Permainan Simulasi : Tanpa Ingatan

Princess Cindy
Chapter #13

#13 Awal menjalankan misi

Pagi itu, Kaivan berjalan melewati lorong pertokoan distrik timur Elarion sambil membawa tas kecil di pundaknya. Pikirannya masih dipenuhi berbagai isi The Codex yang semalam ia baca hingga hampir tertidur di depan hologram bercahaya itu.

Saat tiba di tempat distribusi milik Shafia, gadis itu sedang sibuk memeriksa beberapa daftar pengiriman barang. Rambutnya diikat sederhana, sementara beberapa kotak kecil tersusun rapi di meja.

Kaivan menghampirinya sambil menarik kursi di depan meja.

“Aku baru buka beberapa rules larangan dalam permainan,” ucapnya pelan. “Kamu mau tahu juga nggak?”

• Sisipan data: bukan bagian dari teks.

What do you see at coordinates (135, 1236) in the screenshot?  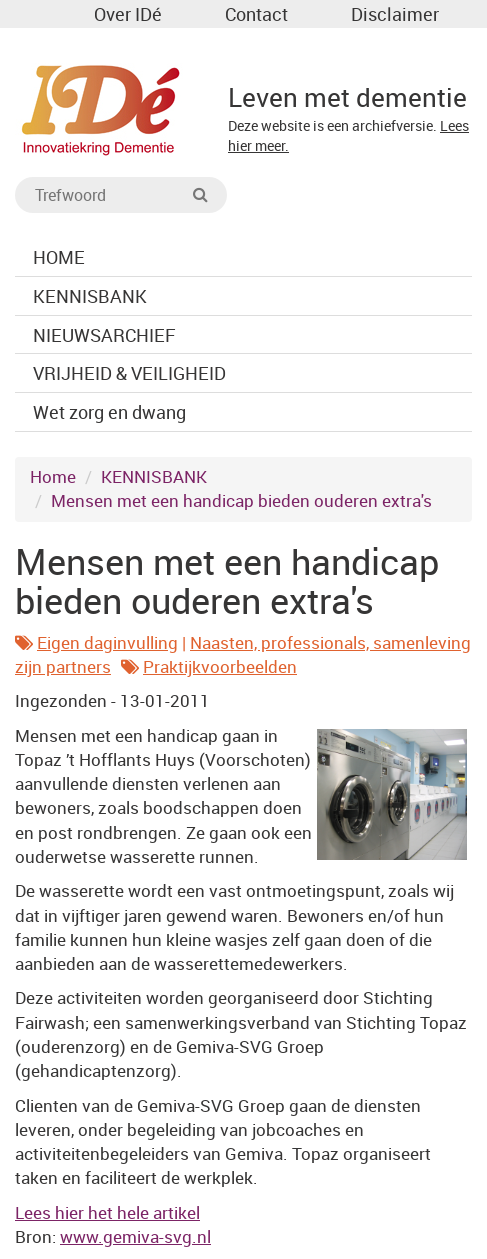 I see `www.gemiva-svg.nl` at bounding box center [135, 1236].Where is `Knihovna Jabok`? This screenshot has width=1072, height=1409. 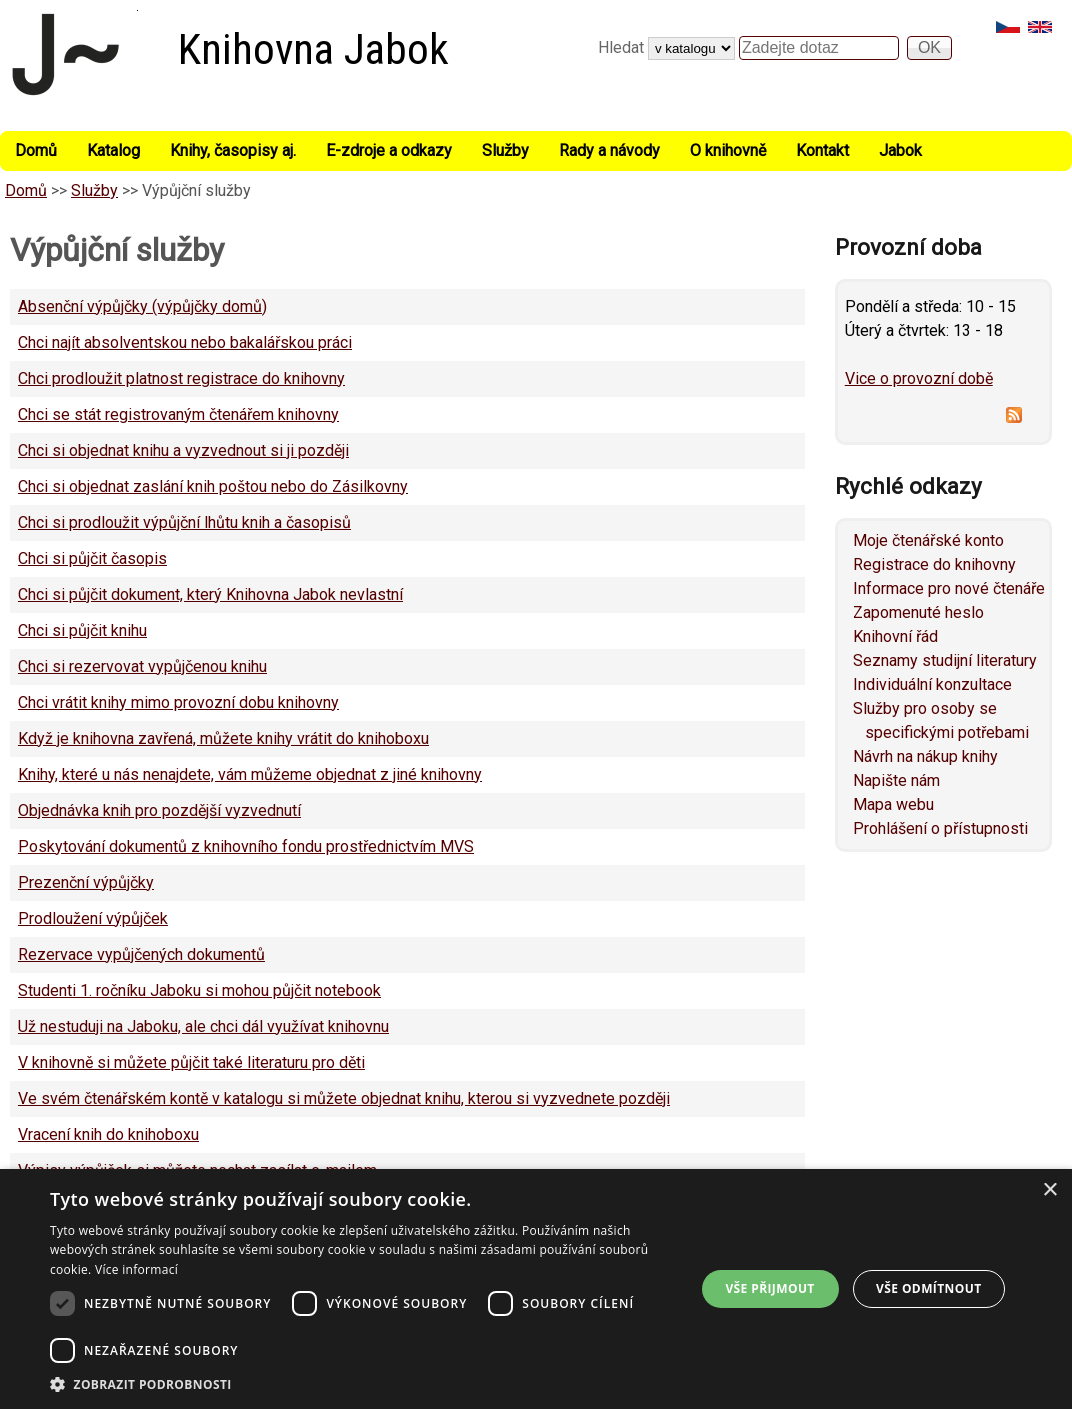 Knihovna Jabok is located at coordinates (313, 49).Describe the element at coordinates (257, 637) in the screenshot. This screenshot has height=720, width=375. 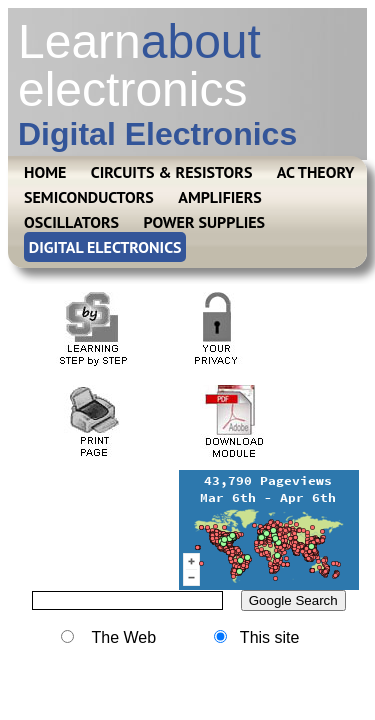
I see `This site` at that location.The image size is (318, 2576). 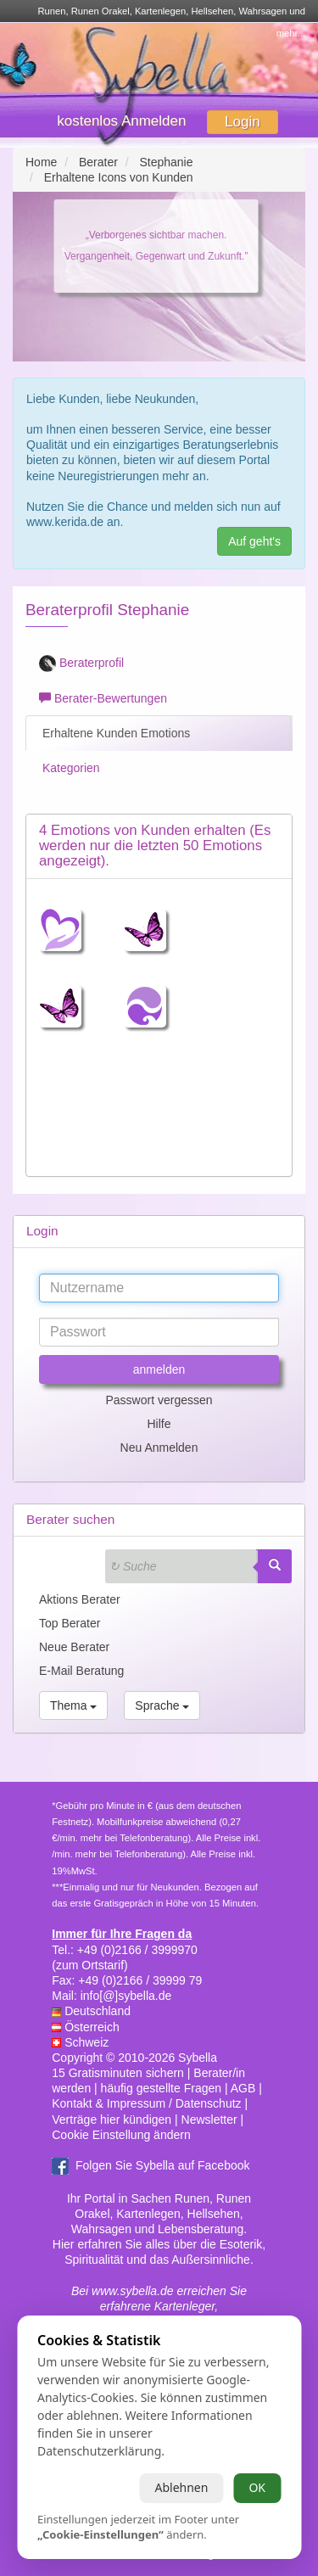 What do you see at coordinates (158, 1400) in the screenshot?
I see `Passwort vergessen` at bounding box center [158, 1400].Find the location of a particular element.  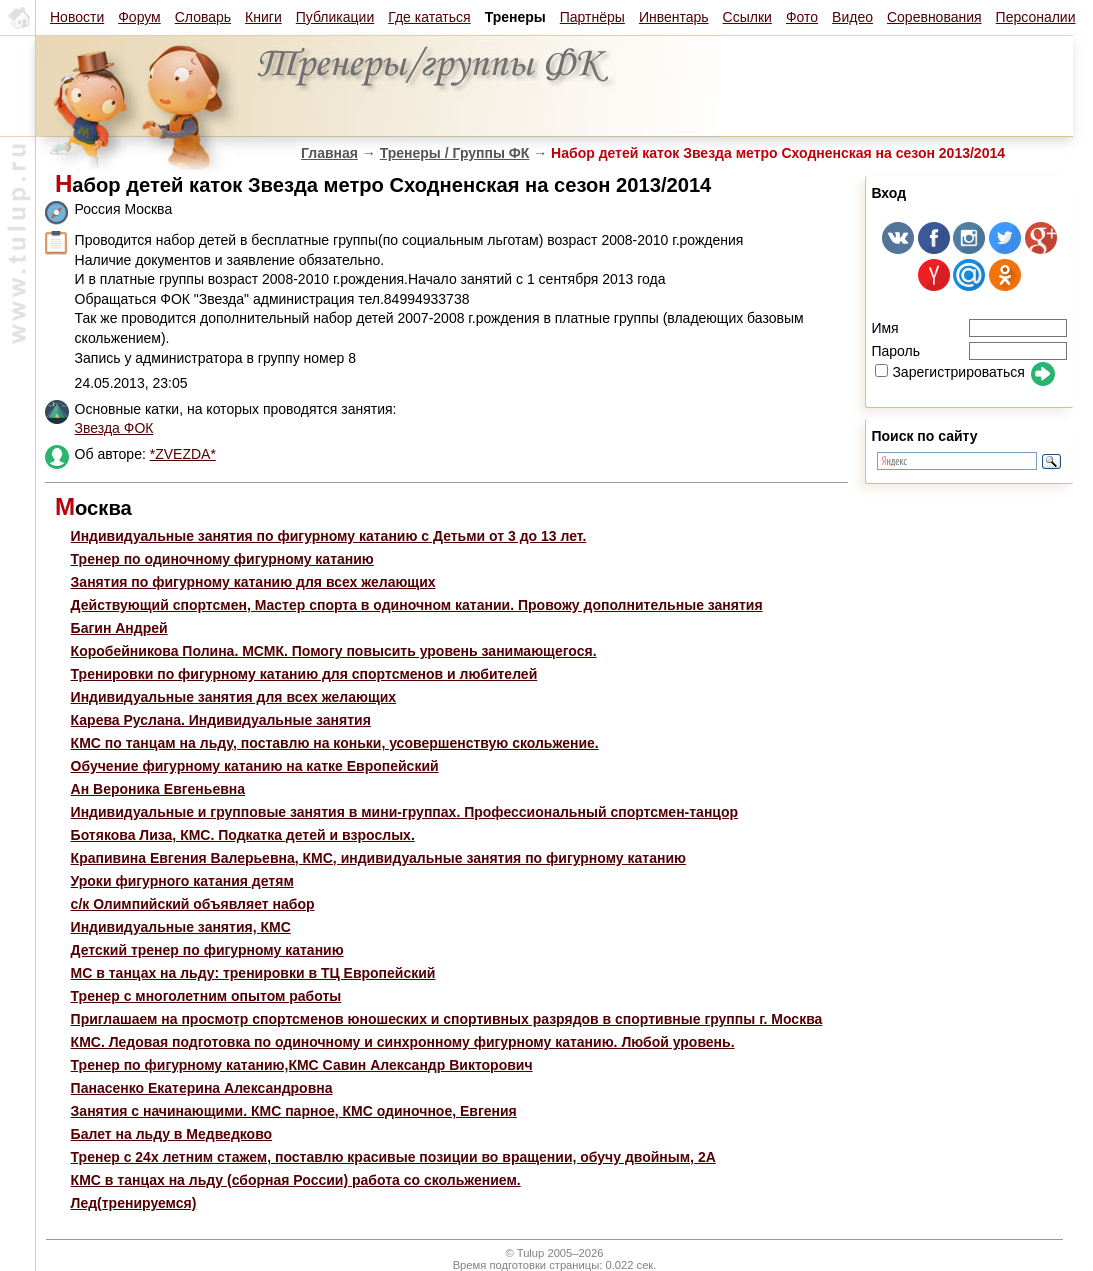

Публикации is located at coordinates (335, 17).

Shafia langsung mengangkat kepala dengan mata berbinar penasaran.

“Boleh.” Ia tersenyum kecil sambil menepuk kursi di sampingnya. “Sini duduk. Aku bawa camilan juga biar sambil makan.”

Kaivan terkekeh kecil sebelum akhirnya duduk di dekatnya. Shafia kemudian mengeluarkan beberapa roti hangat dan minuman dingin dari tas kain kecil miliknya.

Namun ekspresi Kaivan justru terlihat serius.

“Larangan dalam permainan ternyata banyak sekali,” gumamnya sambil membuka tablet hologram kecil dari The Codex yang hanya tampak samar di matanya. “Aku sampai bingung sendiri.”

Shafia mulai mendengarkan dengan serius.

“Kebanyakan bahkan hal-hal yang dianggap sepele oleh manusia, padahal… jangankan yang kecil seperti ini, hal besar yang jelas-jelas nggak pakai nurani saja masih banyak dilakukan orang.”

Shafia mengangguk pelan.

“Memangnya apa saja?”

Kaivan mulai membaca beberapa bagian.

“Gak boleh makan babi... Fitnah… iri hati… kesombongan… berlebihan mengikuti hasrat… mempermainkan perasaan orang… bahkan cara manusia memandang orang lain juga ternyata berpengaruh terhadap kesadaran mereka.”

Shafia tampak berpikir.

“Kalau dipikir-pikir…memang semua itu perlahan mengubah cara seseorang berpikir dan memperlakukan orang lain.”

Kaivan mengangguk cepat.

“Nah itu! Semalam The Codex juga menjelaskan kalau banyak manusia nggak sadar bahwa kebiasaan kecil bisa membentuk kondisi jiwa mereka sendiri. Tapi semua rules larangan ini juga pinya penjelasan secara biologis juga, jadi kalau difikir secara nalar, memang masuk akal juga.”

Percakapan mereka terus berlanjut tanpa sadar.

Sementara itu, dari arah lorong belakang bangunan, seorang remaja laki-laki berjalan membawa kotak bekal makan siang.

Rafi.

Putra dari pamannya Kaivan, Zavren.

Awalnya ia hanya ingin mengantarkan titipan makanan untuk Kaivan sebelum kembali membantu ayahnya bekerja. Namun langkahnya perlahan terhenti saat mendengar percakapan keduanya.

“Kesadaran manusia…?”

Rafi mengernyit bingung.

Ia berdiri diam di balik dinding lorong sambil mendengarkan samar-samar pembicaraan mereka.

“The Codex…?”

Matanya mulai membesar pelan.

Dan tanpa Kaivan sadari, untuk pertama kalinya, ada orang lain yang mulai mendengar sedikit tentang rahasia permainan simulasi itu.

Rafi akhirnya memberanikan diri melangkah mendekat. Kotak bekal makan siang masih berada di tangannya, sementara wajahnya terlihat penuh kebingungan.